Assignment.
Please return only the lines from the one showing "Af te halen in de winkel" to the end of the entries, keeping both ends and dropping every picture.

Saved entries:
::::

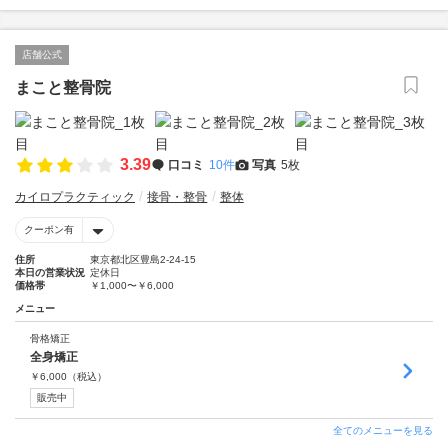
店舗公式
まこと整骨院
3.39
口コミ
10件
写真
5枚
カイロプラクティック
接骨・整骨
整体
クーポン有
住所
東京都北区豊島2-24-15
本日の営業状況
定休日
価格帯
￥1,000〜￥6,000
メニュー
骨格矯正
全身矯正
￥
6,000
（税込）
販売中
全てのメニューを見る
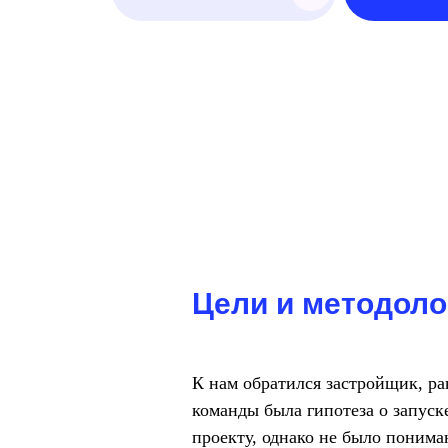
Цели и методоло
К нам обратился застройщик, р
команды была гипотеза о запус
проекту, однако не было понима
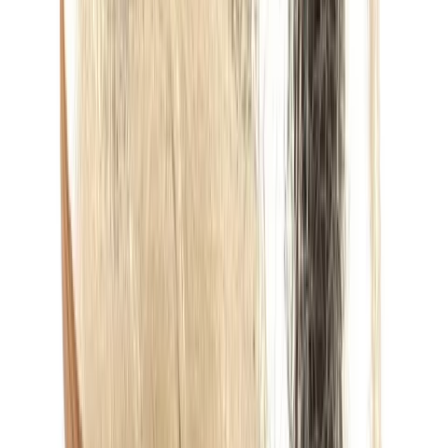
Grijze broek combineren heren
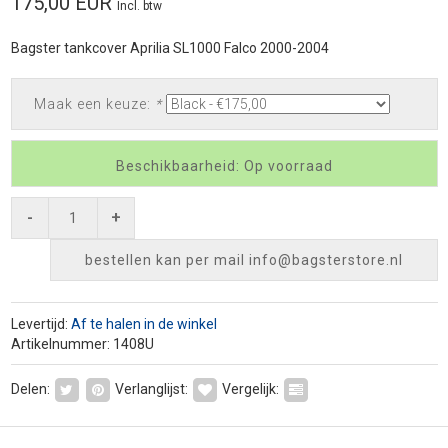
175,00 EUR
Incl. btw
Bagster tankcover Aprilia SL1000 Falco 2000-2004
Maak een keuze:
*
Beschikbaarheid: Op voorraad
-
+
bestellen kan per mail
info@bagsterstore.nl
Levertijd:
Af te halen in de winkel
Artikelnummer: 1408U
Delen:
Verlanglijst:
Vergelijk:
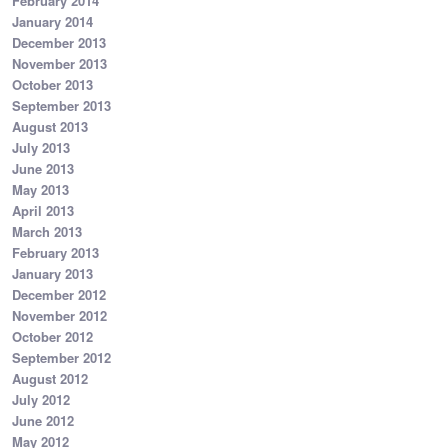
February 2014
January 2014
December 2013
November 2013
October 2013
September 2013
August 2013
July 2013
June 2013
May 2013
April 2013
March 2013
February 2013
January 2013
December 2012
November 2012
October 2012
September 2012
August 2012
July 2012
June 2012
May 2012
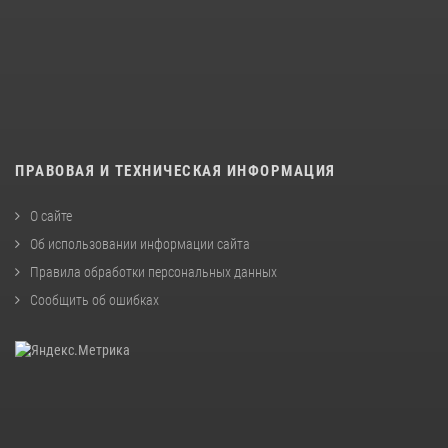
ПРАВОВАЯ И ТЕХНИЧЕСКАЯ ИНФОРМАЦИЯ
О сайте
Об использовании информации сайта
Правила обработки персональных данных
Сообщить об ошибках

::::

Response below.
Af te halen in de winkel
Artikelnummer: 1408U
Delen:
Verlanglijst:
Vergelijk:
February 2014
January 2014
December 2013
November 2013
October 2013
September 2013
August 2013
July 2013
June 2013
May 2013
April 2013
March 2013
February 2013
January 2013
December 2012
November 2012
October 2012
September 2012
August 2012
July 2012
June 2012
May 2012
ПРАВОВАЯ И ТЕХНИЧЕСКАЯ ИНФОРМАЦИЯ
О сайте
Об использовании информации сайта
Правила обработки персональных данных
Сообщить об ошибках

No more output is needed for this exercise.